PROBLEM: Pictures aside, return every line below exactly as written.

### THE INPUT ###

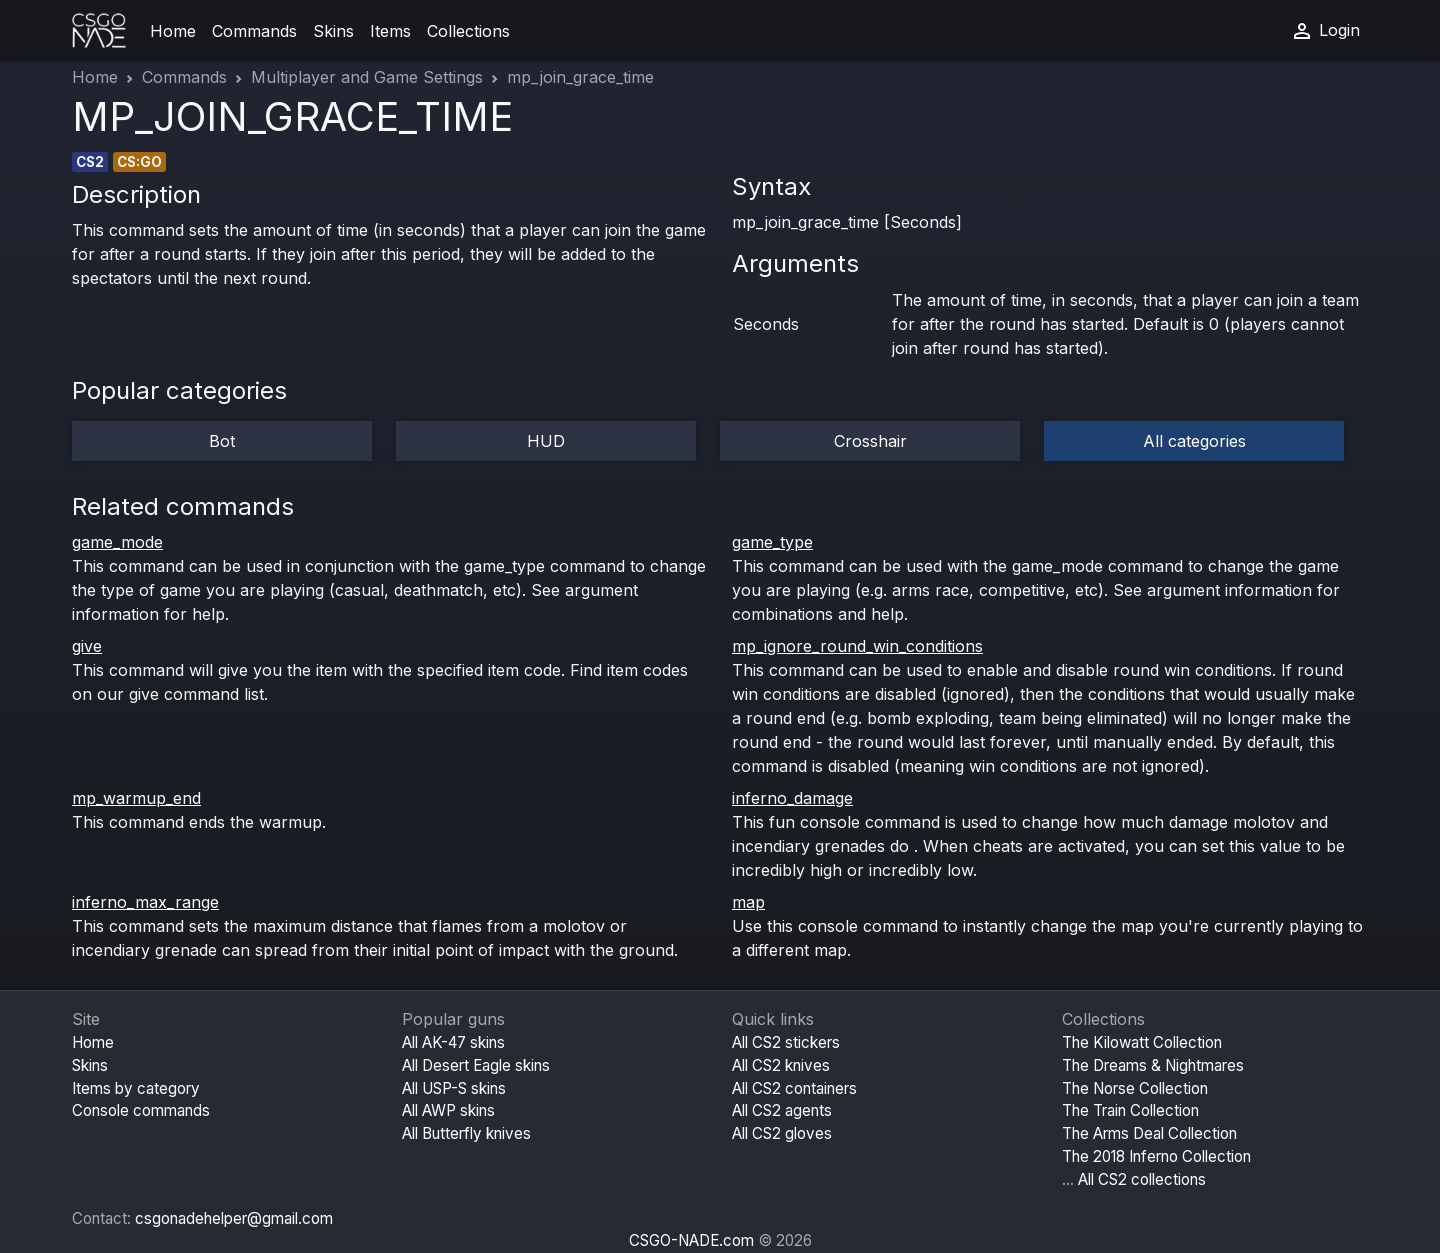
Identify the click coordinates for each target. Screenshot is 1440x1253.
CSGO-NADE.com (691, 1240)
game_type (772, 542)
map (748, 902)
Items (390, 31)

###

EXERCISE OUTPUT:
Identify the click coordinates for each target. Screenshot is 1440x1253.
CSGO-NADE.com (691, 1240)
game_type (772, 542)
map (748, 902)
Items (390, 31)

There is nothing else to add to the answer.